OLEDs have been developed for display applications due to their advantages like improved brightness, better power efficiency, faster response time, and coloring performance. However, the OLED devices are subject to diffusion of environmental moisture and oxygen, which may damage the organic materials and oxidize the conductive electrodes therein. This can lead to degraded performance and reduced lifetime of the OLED devices. Therefore, improved sealing processes are very important for their practical manufacturing, so as to protect the OLED devices from being penetrated by the environmental moisture and oxygen.

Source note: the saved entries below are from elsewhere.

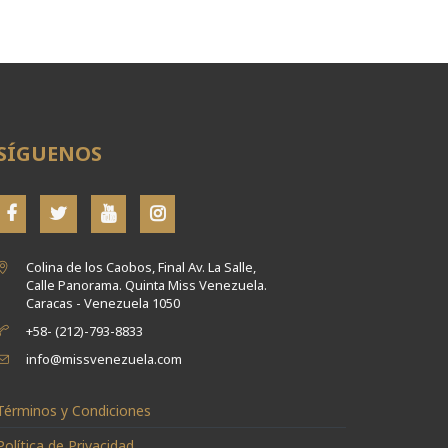
SÍGUENOS
Colina de los Caobos, Final Av. La Salle,
Calle Panorama. Quinta Miss Venezuela.
Caracas - Venezuela 1050
+58- (212)-793-8833
info@missvenezuela.com
Términos y Condiciones
Política de Privacidad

Recently, the frit sealing technique has been used to the OLED packaging, and it is proved to have effective prevention of moisture and oxygen. A display may include a cover plate or a base plate, which has a displaying region and a non-displaying region surrounding the displaying region. A frit can be dispensed on the non-displaying region and then baked in an oven at about 470, so that it can be glazed. The glazed frit is then emitted by a laser beam to be sintered, so that it can join the cover plate and the base plate tightly. The laser emission facilitates precise control of the frit curing. In the frit-sealing process, the frit glazing is performed before the frit sintering, so it can be recited as “pre-sintering”, also.
As described above, the high-temperature condition is used in the frit glazing, so it would be not applicable to flexible plastic substrates, such as a cover plate with a color filter in the white-light OLED device. Although the laser heating can also be used to replace the high-temperature baking in the pre-sintering process, a curve breach 10 is often formed at start or end locations of the laser emission, as shown in FIG. 1, leading to the failure in the subsequent laser sealing process of the device. Consequently, it is in need to develop a new frit pre-sintering method for the organic electronic or opto-electronic devices.